■ WHAT NEEDS TO BE DONE ■
Each record is to be given again without alteration.

■ SUPPLIED MATERIAL ■
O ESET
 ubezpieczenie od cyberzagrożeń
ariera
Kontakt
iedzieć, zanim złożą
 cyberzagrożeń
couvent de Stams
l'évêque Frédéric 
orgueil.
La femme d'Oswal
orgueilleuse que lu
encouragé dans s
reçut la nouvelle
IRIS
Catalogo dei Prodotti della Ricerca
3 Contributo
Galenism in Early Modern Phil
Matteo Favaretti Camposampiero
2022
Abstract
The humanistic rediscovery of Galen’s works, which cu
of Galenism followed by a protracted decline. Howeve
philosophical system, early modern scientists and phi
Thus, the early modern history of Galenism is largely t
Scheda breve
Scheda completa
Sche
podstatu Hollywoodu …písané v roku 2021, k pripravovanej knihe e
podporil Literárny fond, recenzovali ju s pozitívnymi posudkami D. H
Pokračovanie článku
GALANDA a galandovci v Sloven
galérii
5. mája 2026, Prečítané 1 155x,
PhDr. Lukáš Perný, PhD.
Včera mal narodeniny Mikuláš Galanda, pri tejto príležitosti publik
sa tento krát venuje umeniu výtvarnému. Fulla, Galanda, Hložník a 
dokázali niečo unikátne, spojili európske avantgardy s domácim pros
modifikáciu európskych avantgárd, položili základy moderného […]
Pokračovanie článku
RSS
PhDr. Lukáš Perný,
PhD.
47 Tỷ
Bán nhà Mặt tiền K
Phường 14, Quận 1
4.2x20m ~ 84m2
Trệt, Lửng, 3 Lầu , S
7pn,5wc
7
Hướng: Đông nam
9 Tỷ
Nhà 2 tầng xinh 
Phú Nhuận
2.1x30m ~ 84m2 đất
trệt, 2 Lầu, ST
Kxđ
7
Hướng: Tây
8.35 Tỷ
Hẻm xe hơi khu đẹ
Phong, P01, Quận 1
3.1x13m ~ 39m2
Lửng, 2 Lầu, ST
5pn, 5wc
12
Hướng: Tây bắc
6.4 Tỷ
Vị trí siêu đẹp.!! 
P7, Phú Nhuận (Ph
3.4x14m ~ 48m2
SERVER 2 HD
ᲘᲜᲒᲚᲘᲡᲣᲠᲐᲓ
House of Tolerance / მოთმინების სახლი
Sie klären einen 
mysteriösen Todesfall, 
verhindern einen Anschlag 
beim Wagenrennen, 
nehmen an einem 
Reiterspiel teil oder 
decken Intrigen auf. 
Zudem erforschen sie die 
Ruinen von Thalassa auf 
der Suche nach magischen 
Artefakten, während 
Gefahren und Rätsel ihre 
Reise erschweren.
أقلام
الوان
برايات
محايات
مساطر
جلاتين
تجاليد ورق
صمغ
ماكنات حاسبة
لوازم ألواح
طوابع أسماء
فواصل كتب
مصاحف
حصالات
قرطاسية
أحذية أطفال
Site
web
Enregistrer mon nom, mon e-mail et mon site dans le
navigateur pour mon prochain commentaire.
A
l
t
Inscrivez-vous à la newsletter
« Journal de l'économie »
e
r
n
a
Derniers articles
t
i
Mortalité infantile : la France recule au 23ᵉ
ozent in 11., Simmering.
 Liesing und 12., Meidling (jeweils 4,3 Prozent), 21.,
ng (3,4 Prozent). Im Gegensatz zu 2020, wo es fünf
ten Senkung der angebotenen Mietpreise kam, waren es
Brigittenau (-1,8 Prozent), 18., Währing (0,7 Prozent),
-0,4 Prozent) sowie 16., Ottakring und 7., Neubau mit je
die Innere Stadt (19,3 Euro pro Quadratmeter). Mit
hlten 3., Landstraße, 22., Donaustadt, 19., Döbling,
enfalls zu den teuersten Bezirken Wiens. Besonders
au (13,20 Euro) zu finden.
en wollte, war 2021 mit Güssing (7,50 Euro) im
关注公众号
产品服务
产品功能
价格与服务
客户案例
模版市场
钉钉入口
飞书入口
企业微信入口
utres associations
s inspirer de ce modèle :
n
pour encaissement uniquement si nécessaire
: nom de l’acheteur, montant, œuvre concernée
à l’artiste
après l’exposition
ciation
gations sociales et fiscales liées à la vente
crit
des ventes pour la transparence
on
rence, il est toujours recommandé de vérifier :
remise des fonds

■ ANSWER ■
O ESET
 ubezpieczenie od cyberzagrożeń
ariera
Kontakt
iedzieć, zanim złożą
 cyberzagrożeń
couvent de Stams
l'évêque Frédéric 
orgueil.
La femme d'Oswal
orgueilleuse que lu
encouragé dans s
reçut la nouvelle
IRIS
Catalogo dei Prodotti della Ricerca
3 Contributo
Galenism in Early Modern Phil
Matteo Favaretti Camposampiero
2022
Abstract
The humanistic rediscovery of Galen’s works, which cu
of Galenism followed by a protracted decline. Howeve
philosophical system, early modern scientists and phi
Thus, the early modern history of Galenism is largely t
Scheda breve
Scheda completa
Sche
podstatu Hollywoodu …písané v roku 2021, k pripravovanej knihe e
podporil Literárny fond, recenzovali ju s pozitívnymi posudkami D. H
Pokračovanie článku
GALANDA a galandovci v Sloven
galérii
5. mája 2026, Prečítané 1 155x,
PhDr. Lukáš Perný, PhD.
Včera mal narodeniny Mikuláš Galanda, pri tejto príležitosti publik
sa tento krát venuje umeniu výtvarnému. Fulla, Galanda, Hložník a 
dokázali niečo unikátne, spojili európske avantgardy s domácim pros
modifikáciu európskych avantgárd, položili základy moderného […]
Pokračovanie článku
RSS
PhDr. Lukáš Perný,
PhD.
47 Tỷ
Bán nhà Mặt tiền K
Phường 14, Quận 1
4.2x20m ~ 84m2
Trệt, Lửng, 3 Lầu , S
7pn,5wc
7
Hướng: Đông nam
9 Tỷ
Nhà 2 tầng xinh 
Phú Nhuận
2.1x30m ~ 84m2 đất
trệt, 2 Lầu, ST
Kxđ
7
Hướng: Tây
8.35 Tỷ
Hẻm xe hơi khu đẹ
Phong, P01, Quận 1
3.1x13m ~ 39m2
Lửng, 2 Lầu, ST
5pn, 5wc
12
Hướng: Tây bắc
6.4 Tỷ
Vị trí siêu đẹp.!! 
P7, Phú Nhuận (Ph
3.4x14m ~ 48m2
SERVER 2 HD
ᲘᲜᲒᲚᲘᲡᲣᲠᲐᲓ
House of Tolerance / მოთმინების სახლი
Sie klären einen 
mysteriösen Todesfall, 
verhindern einen Anschlag 
beim Wagenrennen, 
nehmen an einem 
Reiterspiel teil oder 
decken Intrigen auf. 
Zudem erforschen sie die 
Ruinen von Thalassa auf 
der Suche nach magischen 
Artefakten, während 
Gefahren und Rätsel ihre 
Reise erschweren.
أقلام
الوان
برايات
محايات
مساطر
جلاتين
تجاليد ورق
صمغ
ماكنات حاسبة
لوازم ألواح
طوابع أسماء
فواصل كتب
مصاحف
حصالات
قرطاسية
أحذية أطفال
Site
web
Enregistrer mon nom, mon e-mail et mon site dans le
navigateur pour mon prochain commentaire.
A
l
t
Inscrivez-vous à la newsletter
« Journal de l'économie »
e
r
n
a
Derniers articles
t
i
Mortalité infantile : la France recule au 23ᵉ
ozent in 11., Simmering.
 Liesing und 12., Meidling (jeweils 4,3 Prozent), 21.,
ng (3,4 Prozent). Im Gegensatz zu 2020, wo es fünf
ten Senkung der angebotenen Mietpreise kam, waren es
Brigittenau (-1,8 Prozent), 18., Währing (0,7 Prozent),
-0,4 Prozent) sowie 16., Ottakring und 7., Neubau mit je
die Innere Stadt (19,3 Euro pro Quadratmeter). Mit
hlten 3., Landstraße, 22., Donaustadt, 19., Döbling,
enfalls zu den teuersten Bezirken Wiens. Besonders
au (13,20 Euro) zu finden.
en wollte, war 2021 mit Güssing (7,50 Euro) im
关注公众号
产品服务
产品功能
价格与服务
客户案例
模版市场
钉钉入口
飞书入口
企业微信入口
utres associations
s inspirer de ce modèle :
n
pour encaissement uniquement si nécessaire
: nom de l’acheteur, montant, œuvre concernée
à l’artiste
après l’exposition
ciation
gations sociales et fiscales liées à la vente
crit
des ventes pour la transparence
on
rence, il est toujours recommandé de vérifier :
remise des fonds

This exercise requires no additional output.